Parents of murdered student take knife crime campaign to Scottish Government

The family of a Lanarkshire teenager who was stabbed to death have met with Scotland's top law officer and the Justice Secretary in a bid to change the law on knife crime.

Reamonn Gormley, 19, was murdered in February 2011 as he walked home from watching a football match at a pub.

Daryn Maxwell, 23, who stabbed the student three times for refusing to hand over his wallet and mobile phone in Blantyre, South Lanarkshire, was sentenced to a minimum of 19 years’ imprisonment in December 2011.
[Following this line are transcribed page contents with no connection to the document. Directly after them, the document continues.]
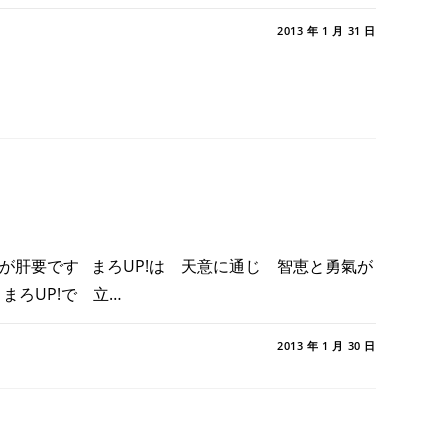
経
メントを受け付けていません
2013 年 1 月 31 日
」
 が肝要です まろUP!は 天意に通じ 智恵と勇氣が
まろUP!で 立…
2013 年 1 月 30 日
Mr Gormley’s parents Jim and Ann are campaigning for new legislation to allow judges to impose tougher sentences on knife criminals. They have met with the Lord Advocate Frank Mulholland QC and Justice Secretary Kenny MacAskill to secure their support for changes to the rules to allow judges to hand down consecutive sentences for blade offences.
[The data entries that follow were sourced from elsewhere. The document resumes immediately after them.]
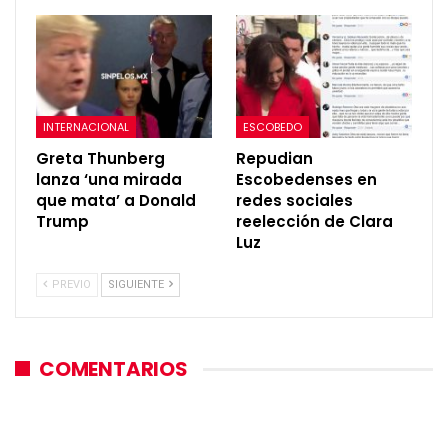
INTERNACIONAL
ESCOBEDO
Greta Thunberg
Repudian
lanza ‘una mirada
Escobedenses en
que mata’ a Donald
redes sociales
Trump
reelección de Clara
Luz
PREVIO
SIGUIENTE
COMENTARIOS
At present, people convicted of multiple knife crimes can receive a concurrent sentence that sees them serve all of their sentences at the same time. Consecutive sentences run successively meaning the prisoner spends longer in jail.
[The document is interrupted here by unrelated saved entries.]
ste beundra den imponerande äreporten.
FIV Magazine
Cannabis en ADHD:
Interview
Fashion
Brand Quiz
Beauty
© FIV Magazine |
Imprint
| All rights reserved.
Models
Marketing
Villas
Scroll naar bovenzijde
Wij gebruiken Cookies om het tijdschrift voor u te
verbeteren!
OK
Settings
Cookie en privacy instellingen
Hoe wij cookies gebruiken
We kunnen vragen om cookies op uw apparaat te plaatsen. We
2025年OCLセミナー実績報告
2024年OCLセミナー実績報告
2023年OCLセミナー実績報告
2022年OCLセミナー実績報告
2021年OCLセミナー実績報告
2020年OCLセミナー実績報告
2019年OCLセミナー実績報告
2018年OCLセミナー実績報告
Mr Gormley’s aunt Anne-Marie McKay told a newspaper: “We are just an ordinary family who felt we had a moral duty to raise this because of the incredible pain we feel. Reamonn didn’t do anything to invite or cause his death. We want the law fixed so people who habitually carry knives know they will face serious sentences.”

In a letter to the Gormley family, the Lord Advocate said: “We discussed the inability of judges to impose a consecutive sentence on an accused who has been released on licence under the existing legislation and this has also been raised with justice officials at the Scottish Government to consider a change in the law to allow consecutive sentencing to be imposed in these circumstances.”

Prior to the murder, Maxwell had been jailed for a knife offence and then given a concurrent sentence when he was later found in possession of a knife while in prison.

The Gormely family believes that, had Maxwell received a consecutive sentence, he would have been in prison and unable to kill their son. Their campaign also calls for mandatory custody with no bail for frequent knife criminals, for knife crime to be punished as an aggravated offence, and for the establishment of a sentencing quango to ensure tougher punishments.